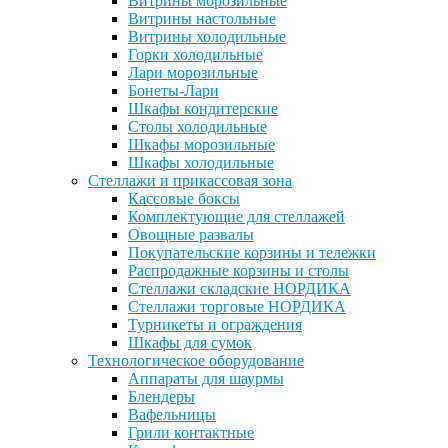
Витрины морозильные
Витрины настольные
Витрины холодильные
Горки холодильные
Лари морозильные
Бонеты-Лари
Шкафы кондитерские
Столы холодильные
Шкафы морозильные
Шкафы холодильные
Стеллажи и прикассовая зона
Кассовые боксы
Комплектующие для стеллажей
Овощные развалы
Покупательские корзины и тележки
Распродажные корзины и столы
Стеллажи складские НОРДИКА
Стеллажи торговые НОРДИКА
Турникеты и ограждения
Шкафы для сумок
Технологическое оборудование
Аппараты для шаурмы
Блендеры
Вафельницы
Грили контактные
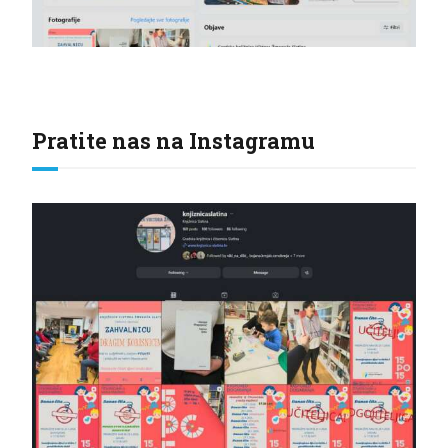
Pratite nas na Instagramu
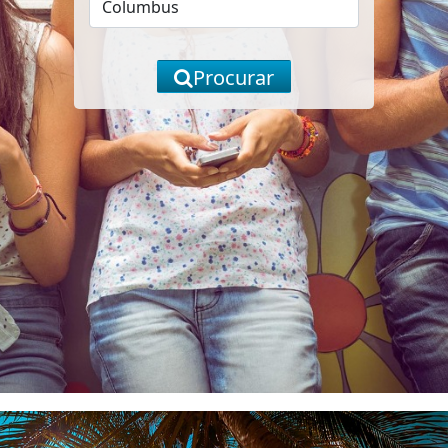
Procurar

——————

## Task description
Please count the lines above that hold the string "НОРДИКА" and reply with the number alone.

## Exercise result
2